Teachers trying to make a living in Dublin are being crushed by low wages and the rising cost of living.
With just a week to go before the back-to-school rush, principals are finding it ‘almost impossible’ to find teachers to work in the capital.
Yesterday, there were 378 classroom vacancies in Irish secondary schools and, when Special Needs Assistants (SNA) are included, that figure rose above 410.
This morning, the Director of the National Association of Principals and Deputy Principals (NAPD) Paul Crone told Newstalk that schools are at “crisis point” ahead of the new school term.
“We have schools opening next week and I haven’t come across a single school that has said to me they have a full cohort of teachers ready for the opening up next week,” he said.
Around half the vacancies are in Dublin as teachers flee the capital in search of a lower cost of living.
Reporting for The Hard Shoulder this evening, reporter Barry Whyte spoke to a host of different teachers about the struggles of trying to make a living in the capital.
Monaghan native Kelli McArdle and her partner have been living and teaching in Dublin for six years now, and things are getting more difficult all the time.
They are teaching in the Tallaght area but are living in Dublin 5 and are struggling to justify a daily commute that can take up to an hour and a half each way.
“It’s an absolute joke at the minute,” she said. “The amount of money that goes into diesel a week.
"We’re just spending stupid money on diesel and that is on top of our rent. Our rent isn’t even that ridiculous. I mean, in the grand scheme of things, it is ridiculous money, but it is on the lower bracket of what’s out there.
“If you had told me five years ago, this is what you’ll be paying for a one-bedroom granny flat, I would have been saying ah here, are you serious.”
She said they are trying to save for the future but find it impossible with bills stacking up.

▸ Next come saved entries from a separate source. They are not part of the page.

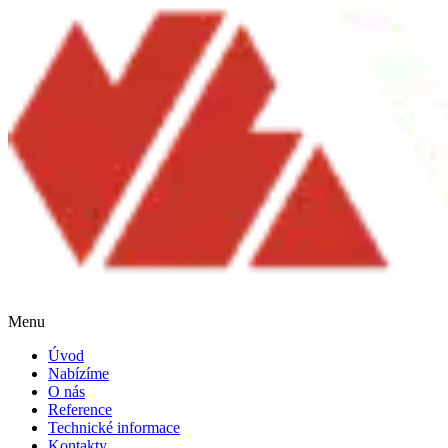
Menu
Úvod
Nabízíme
O nás
Reference
Technické informace
Kontakty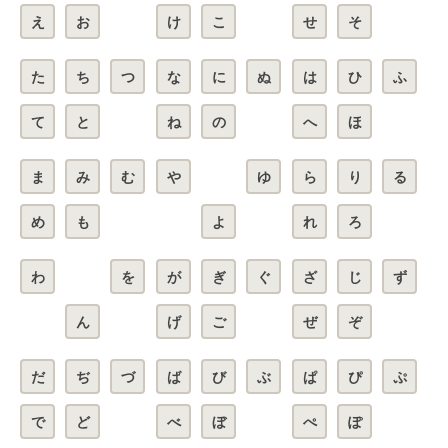
え
お
け
こ
せ
そ
た
ち
つ
な
に
ぬ
は
ひ
ふ
て
と
ね
の
へ
ほ
ま
み
む
や
ゆ
ら
り
る
め
も
よ
れ
ろ
わ
を
が
ぎ
ぐ
ざ
じ
ず
ん
げ
ご
ぜ
ぞ
だ
ぢ
づ
ば
び
ぶ
ぱ
ぴ
ぷ
で
ど
べ
ぼ
ぺ
ぽ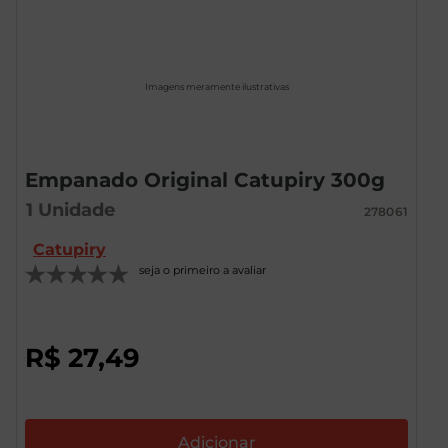
Imagens meramente ilustrativas
Empanado Original Catupiry 300g
1
Unidade
278061
Catupiry
seja o primeiro a avaliar
R$
27
,
49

“It’s just a draining situation and we’ve both been sitting here saying, what are we doing?” she said.
“We’re scrimping and saving every last cent and it is just becoming tighter and tighter and we have had that conversation going, is Ireland the place we need to be at the minute?
“Because right now it is a country where we’re not benefitting at all. We’re actually losing out massively so are we better off moving to another country and living a proper life there and seeing if Ireland can sort itself out?
“Because at the minute it is just not the place we grew up to want to live in. Every cent we have is accounted for and that is not a life we should be living.”
Mairéad said she came back to Ireland in 2019 after working as a teacher in Dubai for four years.
She said she came home when a Government delegation travelled to Dubai to plead with teachers to return.
Now, she’s considering leaving teaching altogether because she’s struggling to make ends meet.
“I simply cannot afford to live in Dublin,” she said. “I’m having to use my Dubai savings to cover any extra expenses like travel, health emergencies and things like that. I haven’t managed to save anything since coming back and my savings have dwindled.
“Basically, I’m operating at a loss.
"I’ll never afford anything within commuting distance of my job and it’s also so disheartening that my employer is refusing to pay me my fair salary. So yes, I do massively regret coming home.
“I’ll definitely be leaving teaching. I’m currently retraining for something else but if that doesn’t work out, I’ll go abroad to teach again at the end of this school year.”
Triona from Offaly has been living in Kildare and working in Dublin since 2018.
“After a year, I became permanent in my school and I could not be happier with where I work; I absolutely love my job and my school but unfortunately, I’m beginning to look at other options because continuing to live in Kildare - not even Dublin - is not feasible.
“It’s a terrifying decision to have to make. One friend has moved home to Clare and still hasn’t secured a full year position after three years of trying and I’m seeing my other friends go to Australia because, even if we move home, we still can’t afford to buy a home and there are no properties for rent.
“I’m a lot luckier than others as I have a rental property sorted, but the cost of living is crushing a lot of teachers and as much as it would absolutely break my heart to leave a workplace that I love, I’m running out of options, like many other teachers in my position.”